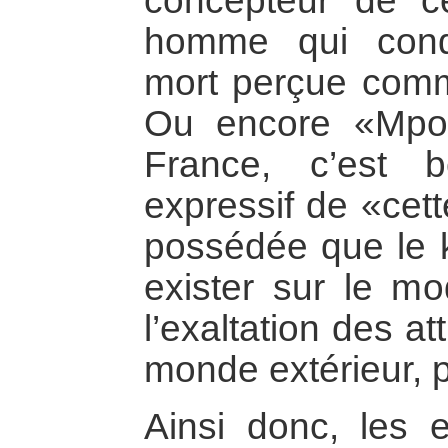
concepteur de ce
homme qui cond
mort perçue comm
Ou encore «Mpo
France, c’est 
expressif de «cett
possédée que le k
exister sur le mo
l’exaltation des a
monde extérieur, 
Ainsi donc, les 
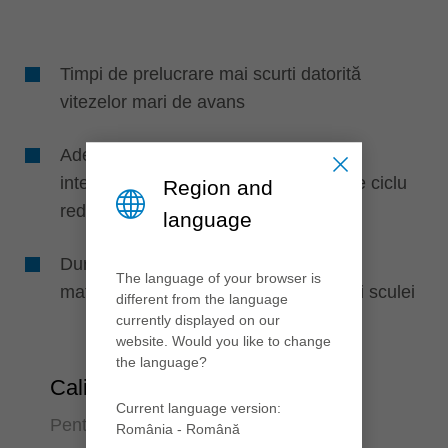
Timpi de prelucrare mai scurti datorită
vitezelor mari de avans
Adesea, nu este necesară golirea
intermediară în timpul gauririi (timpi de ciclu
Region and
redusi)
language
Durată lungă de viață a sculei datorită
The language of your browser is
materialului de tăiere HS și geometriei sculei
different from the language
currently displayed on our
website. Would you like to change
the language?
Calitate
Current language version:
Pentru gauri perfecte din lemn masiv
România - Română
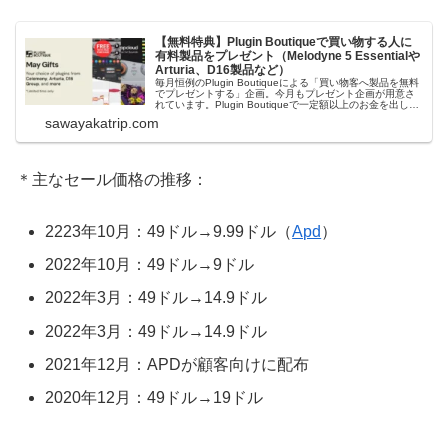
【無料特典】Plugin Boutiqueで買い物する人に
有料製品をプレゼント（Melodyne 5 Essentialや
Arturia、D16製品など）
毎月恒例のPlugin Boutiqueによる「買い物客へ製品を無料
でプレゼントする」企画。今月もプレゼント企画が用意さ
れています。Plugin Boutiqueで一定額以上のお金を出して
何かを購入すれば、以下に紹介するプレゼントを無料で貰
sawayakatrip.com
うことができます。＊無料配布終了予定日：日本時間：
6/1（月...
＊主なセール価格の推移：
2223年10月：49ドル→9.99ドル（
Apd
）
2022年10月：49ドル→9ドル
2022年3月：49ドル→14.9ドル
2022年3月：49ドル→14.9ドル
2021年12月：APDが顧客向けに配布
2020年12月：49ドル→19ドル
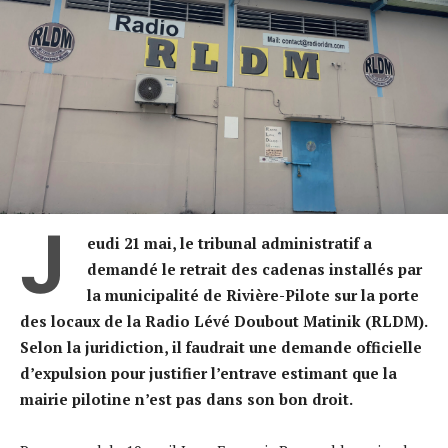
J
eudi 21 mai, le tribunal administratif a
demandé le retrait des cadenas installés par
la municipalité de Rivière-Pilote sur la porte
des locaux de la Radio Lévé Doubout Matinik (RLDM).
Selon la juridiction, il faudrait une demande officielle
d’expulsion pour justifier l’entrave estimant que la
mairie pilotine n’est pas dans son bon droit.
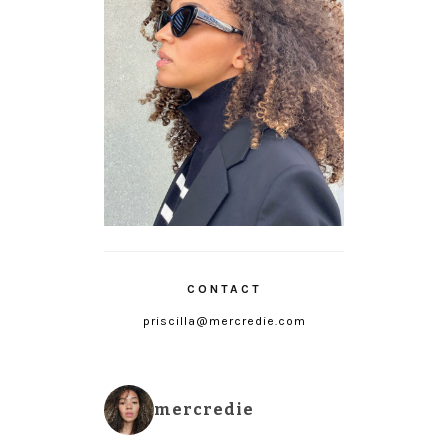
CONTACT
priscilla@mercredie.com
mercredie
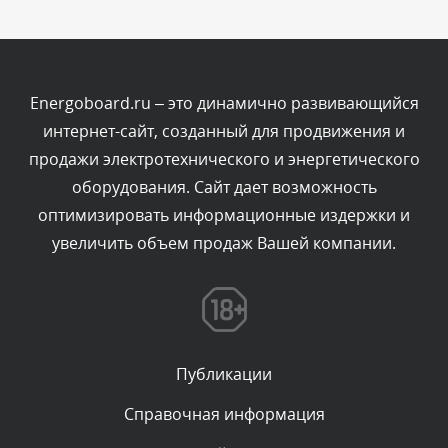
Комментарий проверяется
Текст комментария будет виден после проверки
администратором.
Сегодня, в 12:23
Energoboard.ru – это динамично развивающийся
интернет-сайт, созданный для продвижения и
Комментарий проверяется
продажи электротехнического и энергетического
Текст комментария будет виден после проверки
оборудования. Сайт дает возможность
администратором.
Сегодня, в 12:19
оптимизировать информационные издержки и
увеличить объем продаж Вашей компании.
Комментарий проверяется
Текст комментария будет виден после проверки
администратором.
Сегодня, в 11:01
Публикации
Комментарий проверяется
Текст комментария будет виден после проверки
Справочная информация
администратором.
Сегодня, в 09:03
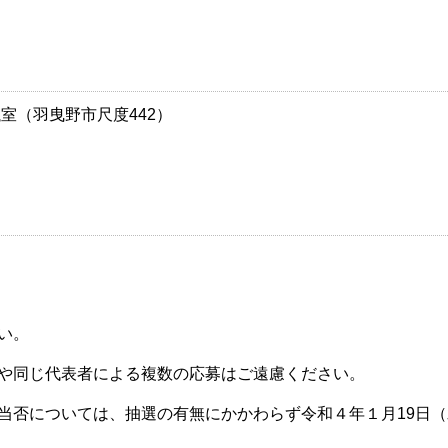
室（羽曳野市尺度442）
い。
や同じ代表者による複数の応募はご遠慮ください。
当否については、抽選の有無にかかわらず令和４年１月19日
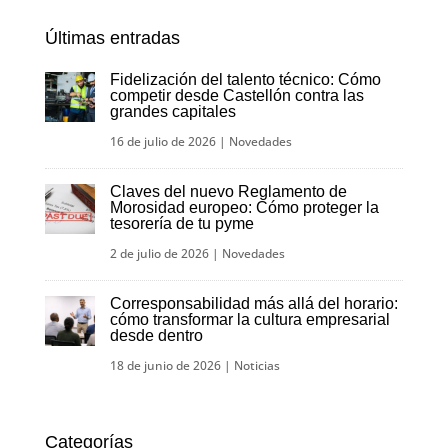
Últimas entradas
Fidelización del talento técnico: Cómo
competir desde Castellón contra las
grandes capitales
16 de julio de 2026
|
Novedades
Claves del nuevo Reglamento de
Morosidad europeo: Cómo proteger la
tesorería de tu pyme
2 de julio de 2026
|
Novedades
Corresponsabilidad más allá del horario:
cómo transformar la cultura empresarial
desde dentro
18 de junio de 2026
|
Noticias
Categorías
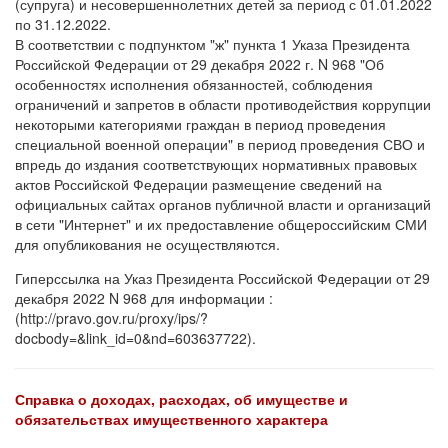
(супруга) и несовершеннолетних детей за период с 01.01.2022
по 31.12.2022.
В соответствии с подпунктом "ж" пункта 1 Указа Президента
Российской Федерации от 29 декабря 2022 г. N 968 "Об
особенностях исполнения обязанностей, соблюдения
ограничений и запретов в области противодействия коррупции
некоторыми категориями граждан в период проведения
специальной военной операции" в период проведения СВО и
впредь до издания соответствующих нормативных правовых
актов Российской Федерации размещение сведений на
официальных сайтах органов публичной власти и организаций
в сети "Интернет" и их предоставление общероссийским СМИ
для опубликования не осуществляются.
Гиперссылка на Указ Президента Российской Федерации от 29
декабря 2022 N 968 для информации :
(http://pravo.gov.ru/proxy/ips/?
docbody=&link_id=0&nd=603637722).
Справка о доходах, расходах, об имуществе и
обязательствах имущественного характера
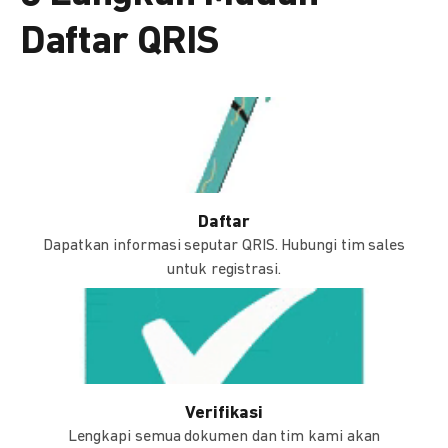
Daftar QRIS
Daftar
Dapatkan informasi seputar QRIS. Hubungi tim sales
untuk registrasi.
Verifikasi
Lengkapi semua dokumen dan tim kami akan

▶ **PROMPT**: From the records above, pull every line that carries the word "декабря".

▶ **RESULT**:
Российской Федерации от 29 декабря 2022 г. N 968 "Об
декабря 2022 N 968 для информации :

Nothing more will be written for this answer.